Podemos dizer que há um “antes” e um “depois” para André Cruz, chef executivo do Feitoria. Essa barreira no tempo acontece na viragem de 2014 para 2015, quando viaja de mochila pela América do Sul, na companhia de Ruben Trindade. Deste roteiro cultural e gastronómico traz uma intensa aprendizagem, que, aos poucos se estabeleceu na cozinha do restaurante de fine dining do Altis Belém Hotel, em Lisboa.
“Nem dei conta”, responde André Cruz quando lhe dissemos que está há 15 anos no Feitoria, o restaurante, com uma estrela Michelin, do Altis Belém Hotel em Spa, em Lisboa. “Em janeiro de 2009, quando entrei para o Feitoria, José Cordeiro era o chef consultor, João Rodrigues era o chef do Feitoria e João Simões era o chef do Mensagem, que abriu primeiro”. Até chegar aqui, André Cruz frequenta e conclui o curso de Cozinha e Pastelaria, entre 2004 e 2007, na Escola Superior de Hotelaria e Turismo do Estoril. “Entrei com 15 anos”, lembra. Vírgula e Bica do Sapato são espaços de restauração que também constam no currículo. Leia a entrevista.

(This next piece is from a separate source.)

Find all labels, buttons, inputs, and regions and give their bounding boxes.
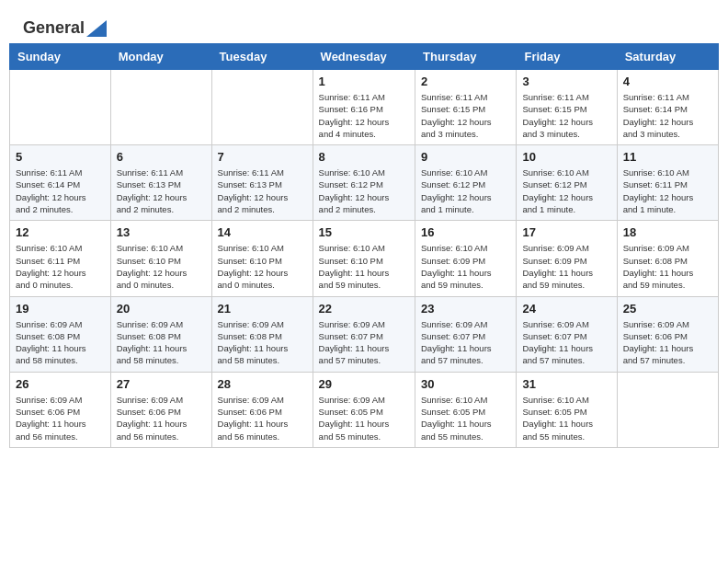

Como era visto o fine dining em 2009?
Era deslumbrante, quase inalcançável. Era exclusivo! Quando venho para o Feitoria já se falava em estrela Michelin, porque o chef [José] Cordeiro vem da Casa da Calçada, que tinha uma estrela Michelin. Em 2011, ganhámos a estrela.
Em maio de 2022, André Cruz assume a função de chef executivo do Feitoria. Hoje, com 36 anos, faz questão de alterar um ou outro elemento da composição de cada prato, de acordo com o que recebe dos produtores, o que, “em termos criativos, é muito bom”, confessa. “Foi o que aprendi no Boragó”, acrescenta.
“Ainda hoje guardo imagens destas viagens. Tínhamos uma playlist e acordava muitas vezes durante a viagem a ouvir Pink Floyd ou Pearl Jam, com aquela vista deslumbrante…”
chef André Cruz
Em 2014, o André Cruz pega na mochila e vai para a América do Sul na companhia de Ruben Trindade, chef do Restaurante Casa do Gadanha, em Estremoz.
Foi uma grande experiência! Mudou-me completamente. O Rúben [Trindade] saiu do Feitoria e foi para o Ocean [restaurante do Vila Vita Parc, em Porches, no Algarve]. Éramos – e somos – muito próximos. Falámos em ir para a Ásia, para a América do Sul, em vários sítios, mas acabámos por escolher a América do Sul. Queríamos muito ir ao [restaurante] Central, no Perú, e ao Boragó, no Chile. Entretanto, recebemos resposta positiva do Boragó, no Chile, e saímos daqui, com essa passagem programada para o Chile. Aterrámos no Perú, porque o estágio começava mais à frente no tempo e aproveitámos para conhecer aquelas culturas, de mochila às costas, de camioneta e de país em país – Perú, Chile, Argentina, Paraguai, Brasil. Fazíamos a viagem um bocado a correr, para vermos o máximo de conseguíamos. Houve uma viagem de 32 horas, no autocarro mais barato! Foi quando acabámos o estágio no Boragó e fomos de Santiago do Chile até Punta Arenas, na Patagónia. Ainda hoje guardo imagens destas viagens. Tínhamos uma playlist e acordava muitas vezes durante a viagem a ouvir Pink Floyd ou Pearl Jam, com aquela vista deslumbrante…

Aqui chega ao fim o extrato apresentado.